Exercise requirements
Where "information" appears in a line of the entries below, that line should be copied.

Records excerpted from a collection
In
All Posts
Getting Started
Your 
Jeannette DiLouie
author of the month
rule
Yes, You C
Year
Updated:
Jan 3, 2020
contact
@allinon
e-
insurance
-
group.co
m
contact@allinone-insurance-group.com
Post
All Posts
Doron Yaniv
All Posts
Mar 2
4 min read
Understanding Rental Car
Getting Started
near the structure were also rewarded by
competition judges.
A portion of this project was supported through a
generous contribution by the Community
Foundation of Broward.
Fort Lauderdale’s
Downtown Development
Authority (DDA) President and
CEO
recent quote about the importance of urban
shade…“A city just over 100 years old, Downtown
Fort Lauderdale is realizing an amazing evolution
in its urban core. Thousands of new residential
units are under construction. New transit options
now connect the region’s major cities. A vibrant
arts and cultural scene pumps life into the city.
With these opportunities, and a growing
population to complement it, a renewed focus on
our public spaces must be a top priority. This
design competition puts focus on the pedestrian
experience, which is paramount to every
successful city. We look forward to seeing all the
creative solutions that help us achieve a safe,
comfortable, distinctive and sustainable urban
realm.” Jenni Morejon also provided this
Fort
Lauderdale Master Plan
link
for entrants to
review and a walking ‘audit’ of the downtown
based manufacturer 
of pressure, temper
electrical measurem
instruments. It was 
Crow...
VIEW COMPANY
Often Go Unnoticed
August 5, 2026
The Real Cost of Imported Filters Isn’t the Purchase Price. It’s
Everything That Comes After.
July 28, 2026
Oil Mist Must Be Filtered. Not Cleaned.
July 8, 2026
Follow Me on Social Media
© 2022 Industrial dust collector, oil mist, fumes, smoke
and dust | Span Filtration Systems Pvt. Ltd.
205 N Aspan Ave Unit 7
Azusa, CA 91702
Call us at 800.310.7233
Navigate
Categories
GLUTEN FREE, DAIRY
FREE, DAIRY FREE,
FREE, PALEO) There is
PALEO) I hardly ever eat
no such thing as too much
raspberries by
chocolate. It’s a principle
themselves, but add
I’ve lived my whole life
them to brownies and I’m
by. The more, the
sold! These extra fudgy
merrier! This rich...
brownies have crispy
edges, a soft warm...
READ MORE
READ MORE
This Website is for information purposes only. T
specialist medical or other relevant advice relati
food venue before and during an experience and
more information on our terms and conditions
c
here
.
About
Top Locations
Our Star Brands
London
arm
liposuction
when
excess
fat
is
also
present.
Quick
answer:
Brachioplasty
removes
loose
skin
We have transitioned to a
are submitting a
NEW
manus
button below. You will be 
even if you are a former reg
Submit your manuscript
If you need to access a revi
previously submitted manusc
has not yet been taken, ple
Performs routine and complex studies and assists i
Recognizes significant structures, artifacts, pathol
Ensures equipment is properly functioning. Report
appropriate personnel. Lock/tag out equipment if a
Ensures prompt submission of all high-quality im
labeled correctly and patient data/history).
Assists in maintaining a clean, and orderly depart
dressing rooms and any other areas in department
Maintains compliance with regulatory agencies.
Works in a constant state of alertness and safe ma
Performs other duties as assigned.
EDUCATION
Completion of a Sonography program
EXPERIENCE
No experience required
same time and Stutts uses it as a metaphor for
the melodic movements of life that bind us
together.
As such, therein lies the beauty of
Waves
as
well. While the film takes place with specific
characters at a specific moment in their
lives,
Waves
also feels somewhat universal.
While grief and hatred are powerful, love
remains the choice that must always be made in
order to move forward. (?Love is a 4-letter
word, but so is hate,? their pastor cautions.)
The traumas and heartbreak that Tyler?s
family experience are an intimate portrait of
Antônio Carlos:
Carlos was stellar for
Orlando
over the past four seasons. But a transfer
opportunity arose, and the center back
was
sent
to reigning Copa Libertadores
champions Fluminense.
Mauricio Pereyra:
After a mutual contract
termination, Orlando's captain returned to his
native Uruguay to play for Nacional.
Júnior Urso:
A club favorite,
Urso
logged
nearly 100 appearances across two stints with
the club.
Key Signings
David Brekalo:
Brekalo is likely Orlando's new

Response area
This Website is for information purposes only. T
more information on our terms and conditions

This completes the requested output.